(About this exercise):
Omitting the images, transcribe the records below exactly as they stand.
'''
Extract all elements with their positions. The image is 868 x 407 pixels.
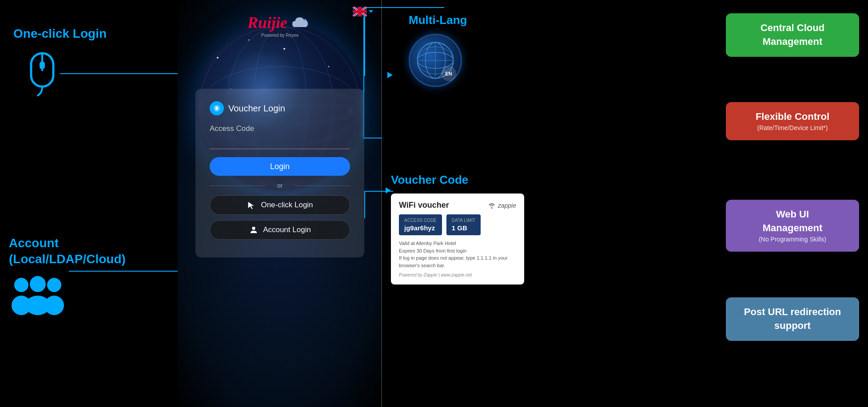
wifi-icon [487,202,496,209]
voucher-info: Valid at Allenby Park Hotel Expires 30 D… [399,240,516,269]
voucher-arrow [386,187,391,194]
uk-flag [353,7,367,16]
svg-rect-31 [353,10,367,13]
zappie-brand: zappie [498,202,516,209]
access-code-connector-h [364,138,382,138]
mouse-icon [24,49,60,98]
ticket-icon [213,104,221,112]
cursor-icon [247,200,256,210]
voucher-card: WiFi voucher zappie ACCESS CODE jg9ar6hy… [391,194,524,285]
center-section: Ruijie ✦ Powered by Reyee Voucher Login … [178,0,382,407]
feature-web-ui: Web UI Management (No Programming Skills… [726,200,859,252]
wifi-voucher-text: WiFi voucher [399,201,449,210]
feature-post-url: Post URL redirection support [726,297,859,341]
voucher-login-row: Voucher Login [210,101,350,115]
ruijie-sub-text: Powered by Reyee [247,33,312,38]
or-divider: or [210,182,350,189]
voucher-footer: Powered by Zappie | www.zappie.net [399,273,516,277]
svg-point-6 [47,278,61,292]
account-label: Account (Local/LDAP/Cloud) [9,235,126,268]
data-limit-field: DATA LIMIT 1 GB [446,214,481,235]
people-icon [9,275,67,315]
voucher-section: Voucher Code WiFi voucher zappie ACCESS … [391,173,551,285]
access-code-field: ACCESS CODE jg9ar6hyz [399,214,442,235]
svg-marker-32 [369,10,373,13]
account-h-line [69,271,180,272]
access-code-input[interactable] [210,136,350,149]
svg-point-16 [217,57,219,59]
feature-flexible-control: Flexible Control (Rate/Time/Device Limit… [726,102,859,140]
user-icon [249,225,259,235]
svg-point-4 [14,278,28,292]
svg-point-36 [252,227,255,230]
svg-point-17 [248,40,250,41]
en-badge: EN [441,66,456,81]
right-features-section: Central Cloud Management Flexible Contro… [555,0,868,407]
login-card: Voucher Login Access Code Login or One-c… [195,89,364,257]
svg-point-43 [491,207,492,209]
svg-point-20 [346,43,347,45]
left-section: One-click Login Account (Local/LDAP/Clou… [0,0,178,407]
voucher-login-text: Voucher Login [228,103,285,114]
voucher-to-input-v [364,191,365,218]
one-click-login-button[interactable]: One-click Login [210,195,350,215]
center-divider [381,0,382,407]
flag-to-multilang-v [364,7,365,76]
flag-to-multilang-h [364,7,444,8]
login-button[interactable]: Login [210,157,350,176]
globe-icon-large: EN [409,34,462,87]
account-login-button[interactable]: Account Login [210,220,350,240]
multilang-section: Multi-Lang EN [391,13,542,87]
svg-point-35 [216,107,218,110]
svg-text:✦: ✦ [303,17,308,24]
access-code-label: Access Code [210,124,350,133]
svg-point-9 [25,296,50,315]
voucher-fields: ACCESS CODE jg9ar6hyz DATA LIMIT 1 GB [399,214,516,235]
voucher-code-label: Voucher Code [391,173,551,187]
feature-central-cloud: Central Cloud Management [726,13,859,57]
multilang-arrow [387,72,393,78]
svg-rect-3 [40,61,45,69]
svg-point-8 [30,276,46,292]
dropdown-arrow [369,9,373,14]
one-click-login-label: One-click Login [13,27,107,41]
multilang-label: Multi-Lang [409,13,542,27]
svg-point-18 [283,48,285,50]
cloud-icon: ✦ [290,14,312,32]
svg-point-19 [328,66,330,67]
voucher-icon [210,101,224,115]
ruijie-logo: Ruijie ✦ Powered by Reyee [247,13,312,38]
flag-icon[interactable] [353,7,373,16]
ruijie-text: Ruijie [247,13,287,32]
voucher-card-header: WiFi voucher zappie [399,201,516,210]
oneclick-h-line [60,73,180,74]
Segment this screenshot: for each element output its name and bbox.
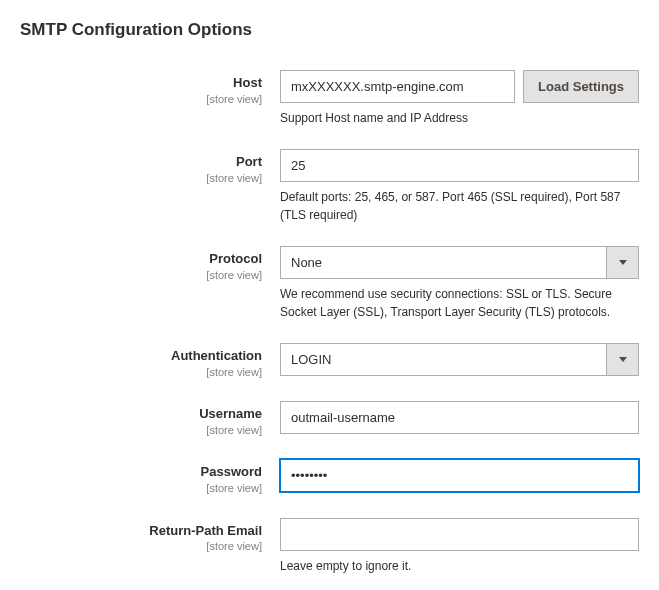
- password-label: Password: [20, 464, 262, 481]
- authentication-label-wrap: Authentication [store view]: [20, 343, 280, 379]
- return-path-label: Return-Path Email: [20, 523, 262, 540]
- field-password: Password [store view]: [20, 459, 639, 495]
- username-input[interactable]: [280, 401, 639, 434]
- host-label-wrap: Host [store view]: [20, 70, 280, 106]
- host-input-row: Load Settings: [280, 70, 639, 103]
- return-path-input[interactable]: [280, 518, 639, 551]
- field-host: Host [store view] Load Settings Support …: [20, 70, 639, 127]
- authentication-scope: [store view]: [20, 365, 262, 379]
- port-label: Port: [20, 154, 262, 171]
- port-scope: [store view]: [20, 171, 262, 185]
- protocol-select[interactable]: None: [280, 246, 639, 279]
- host-label: Host: [20, 75, 262, 92]
- authentication-select[interactable]: LOGIN: [280, 343, 639, 376]
- protocol-control: None We recommend use security connectio…: [280, 246, 639, 321]
- return-path-label-wrap: Return-Path Email [store view]: [20, 518, 280, 554]
- password-label-wrap: Password [store view]: [20, 459, 280, 495]
- authentication-select-value: LOGIN: [280, 343, 639, 376]
- host-input[interactable]: [280, 70, 515, 103]
- field-return-path: Return-Path Email [store view] Leave emp…: [20, 518, 639, 575]
- username-label: Username: [20, 406, 262, 423]
- password-control: [280, 459, 639, 492]
- field-protocol: Protocol [store view] None We recommend …: [20, 246, 639, 321]
- authentication-control: LOGIN: [280, 343, 639, 376]
- authentication-label: Authentication: [20, 348, 262, 365]
- protocol-label-wrap: Protocol [store view]: [20, 246, 280, 282]
- return-path-control: Leave empty to ignore it.: [280, 518, 639, 575]
- host-note: Support Host name and IP Address: [280, 109, 639, 127]
- username-control: [280, 401, 639, 434]
- username-label-wrap: Username [store view]: [20, 401, 280, 437]
- protocol-scope: [store view]: [20, 268, 262, 282]
- port-control: Default ports: 25, 465, or 587. Port 465…: [280, 149, 639, 224]
- return-path-note: Leave empty to ignore it.: [280, 557, 639, 575]
- field-username: Username [store view]: [20, 401, 639, 437]
- username-scope: [store view]: [20, 423, 262, 437]
- load-settings-button[interactable]: Load Settings: [523, 70, 639, 103]
- host-control: Load Settings Support Host name and IP A…: [280, 70, 639, 127]
- port-input[interactable]: [280, 149, 639, 182]
- section-title: SMTP Configuration Options: [20, 20, 639, 40]
- field-authentication: Authentication [store view] LOGIN: [20, 343, 639, 379]
- protocol-note: We recommend use security connections: S…: [280, 285, 639, 321]
- host-scope: [store view]: [20, 92, 262, 106]
- protocol-select-value: None: [280, 246, 639, 279]
- return-path-scope: [store view]: [20, 539, 262, 553]
- password-input[interactable]: [280, 459, 639, 492]
- password-scope: [store view]: [20, 481, 262, 495]
- port-label-wrap: Port [store view]: [20, 149, 280, 185]
- field-port: Port [store view] Default ports: 25, 465…: [20, 149, 639, 224]
- protocol-label: Protocol: [20, 251, 262, 268]
- port-note: Default ports: 25, 465, or 587. Port 465…: [280, 188, 639, 224]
'''
(Response below):
Extract all elements with their positions. The image is 868 x 407 pixels.
wifi-icon [487,202,496,209]
voucher-info: Valid at Allenby Park Hotel Expires 30 D… [399,240,516,269]
voucher-arrow [386,187,391,194]
uk-flag [353,7,367,16]
svg-rect-31 [353,10,367,13]
zappie-brand: zappie [498,202,516,209]
access-code-connector-h [364,138,382,138]
mouse-icon [24,49,60,98]
ticket-icon [213,104,221,112]
cursor-icon [247,200,256,210]
voucher-card: WiFi voucher zappie ACCESS CODE jg9ar6hy… [391,194,524,285]
center-section: Ruijie ✦ Powered by Reyee Voucher Login … [178,0,382,407]
feature-web-ui: Web UI Management (No Programming Skills… [726,200,859,252]
wifi-voucher-text: WiFi voucher [399,201,449,210]
feature-post-url: Post URL redirection support [726,297,859,341]
voucher-login-row: Voucher Login [210,101,350,115]
ruijie-sub-text: Powered by Reyee [247,33,312,38]
or-divider: or [210,182,350,189]
voucher-footer: Powered by Zappie | www.zappie.net [399,273,516,277]
svg-point-6 [47,278,61,292]
account-label: Account (Local/LDAP/Cloud) [9,235,126,268]
data-limit-field: DATA LIMIT 1 GB [446,214,481,235]
people-icon [9,275,67,315]
voucher-section: Voucher Code WiFi voucher zappie ACCESS … [391,173,551,285]
access-code-field: ACCESS CODE jg9ar6hyz [399,214,442,235]
svg-marker-32 [369,10,373,13]
account-h-line [69,271,180,272]
access-code-input[interactable] [210,136,350,149]
svg-point-16 [217,57,219,59]
feature-flexible-control: Flexible Control (Rate/Time/Device Limit… [726,102,859,140]
user-icon [249,225,259,235]
svg-point-4 [14,278,28,292]
svg-point-36 [252,227,255,230]
svg-point-17 [248,40,250,41]
en-badge: EN [441,66,456,81]
right-features-section: Central Cloud Management Flexible Contro… [555,0,868,407]
login-card: Voucher Login Access Code Login or One-c… [195,89,364,257]
svg-point-43 [491,207,492,209]
svg-point-20 [346,43,347,45]
left-section: One-click Login Account (Local/LDAP/Clou… [0,0,178,407]
voucher-login-text: Voucher Login [228,103,285,114]
voucher-to-input-v [364,191,365,218]
one-click-login-button[interactable]: One-click Login [210,195,350,215]
center-divider [381,0,382,407]
flag-to-multilang-v [364,7,365,76]
flag-to-multilang-h [364,7,444,8]
login-button[interactable]: Login [210,157,350,176]
globe-icon-large: EN [409,34,462,87]
account-login-button[interactable]: Account Login [210,220,350,240]
multilang-section: Multi-Lang EN [391,13,542,87]
svg-point-35 [216,107,218,110]
svg-text:✦: ✦ [303,17,308,24]
access-code-label: Access Code [210,124,350,133]
svg-point-9 [25,296,50,315]
voucher-fields: ACCESS CODE jg9ar6hyz DATA LIMIT 1 GB [399,214,516,235]
voucher-code-label: Voucher Code [391,173,551,187]
feature-central-cloud: Central Cloud Management [726,13,859,57]
multilang-arrow [387,72,393,78]
svg-rect-3 [40,61,45,69]
svg-point-8 [30,276,46,292]
dropdown-arrow [369,9,373,14]
one-click-login-label: One-click Login [13,27,107,41]
multilang-label: Multi-Lang [409,13,542,27]
svg-point-18 [283,48,285,50]
cloud-icon: ✦ [290,14,312,32]
svg-point-19 [328,66,330,67]
voucher-icon [210,101,224,115]
ruijie-logo: Ruijie ✦ Powered by Reyee [247,13,312,38]
flag-icon[interactable] [353,7,373,16]
ruijie-text: Ruijie [247,13,287,32]
voucher-card-header: WiFi voucher zappie [399,201,516,210]
oneclick-h-line [60,73,180,74]
Segment this screenshot: for each element output its name and bbox.
- password-label: Password: [20, 464, 262, 481]
- authentication-label-wrap: Authentication [store view]: [20, 343, 280, 379]
- return-path-label: Return-Path Email: [20, 523, 262, 540]
- field-password: Password [store view]: [20, 459, 639, 495]
- username-input[interactable]: [280, 401, 639, 434]
- host-label-wrap: Host [store view]: [20, 70, 280, 106]
- host-input-row: Load Settings: [280, 70, 639, 103]
- return-path-input[interactable]: [280, 518, 639, 551]
- field-host: Host [store view] Load Settings Support …: [20, 70, 639, 127]
- authentication-scope: [store view]: [20, 365, 262, 379]
- port-label: Port: [20, 154, 262, 171]
- port-scope: [store view]: [20, 171, 262, 185]
- protocol-select[interactable]: None: [280, 246, 639, 279]
- host-label: Host: [20, 75, 262, 92]
- authentication-select[interactable]: LOGIN: [280, 343, 639, 376]
- protocol-control: None We recommend use security connectio…: [280, 246, 639, 321]
- return-path-label-wrap: Return-Path Email [store view]: [20, 518, 280, 554]
- password-label-wrap: Password [store view]: [20, 459, 280, 495]
- authentication-select-value: LOGIN: [280, 343, 639, 376]
- host-input[interactable]: [280, 70, 515, 103]
- field-return-path: Return-Path Email [store view] Leave emp…: [20, 518, 639, 575]
- username-label: Username: [20, 406, 262, 423]
- password-control: [280, 459, 639, 492]
- field-protocol: Protocol [store view] None We recommend …: [20, 246, 639, 321]
- authentication-control: LOGIN: [280, 343, 639, 376]
- authentication-label: Authentication: [20, 348, 262, 365]
- protocol-label-wrap: Protocol [store view]: [20, 246, 280, 282]
- return-path-control: Leave empty to ignore it.: [280, 518, 639, 575]
- host-note: Support Host name and IP Address: [280, 109, 639, 127]
- username-control: [280, 401, 639, 434]
- username-label-wrap: Username [store view]: [20, 401, 280, 437]
- protocol-scope: [store view]: [20, 268, 262, 282]
- port-control: Default ports: 25, 465, or 587. Port 465…: [280, 149, 639, 224]
- return-path-note: Leave empty to ignore it.: [280, 557, 639, 575]
- field-username: Username [store view]: [20, 401, 639, 437]
- username-scope: [store view]: [20, 423, 262, 437]
- load-settings-button[interactable]: Load Settings: [523, 70, 639, 103]
- host-control: Load Settings Support Host name and IP A…: [280, 70, 639, 127]
- port-input[interactable]: [280, 149, 639, 182]
- section-title: SMTP Configuration Options: [20, 20, 639, 40]
- field-authentication: Authentication [store view] LOGIN: [20, 343, 639, 379]
- protocol-note: We recommend use security connections: S…: [280, 285, 639, 321]
- host-scope: [store view]: [20, 92, 262, 106]
- protocol-select-value: None: [280, 246, 639, 279]
- return-path-scope: [store view]: [20, 539, 262, 553]
- password-input[interactable]: [280, 459, 639, 492]
- password-scope: [store view]: [20, 481, 262, 495]
- port-label-wrap: Port [store view]: [20, 149, 280, 185]
- field-port: Port [store view] Default ports: 25, 465…: [20, 149, 639, 224]
- protocol-label: Protocol: [20, 251, 262, 268]
- port-note: Default ports: 25, 465, or 587. Port 465…: [280, 188, 639, 224]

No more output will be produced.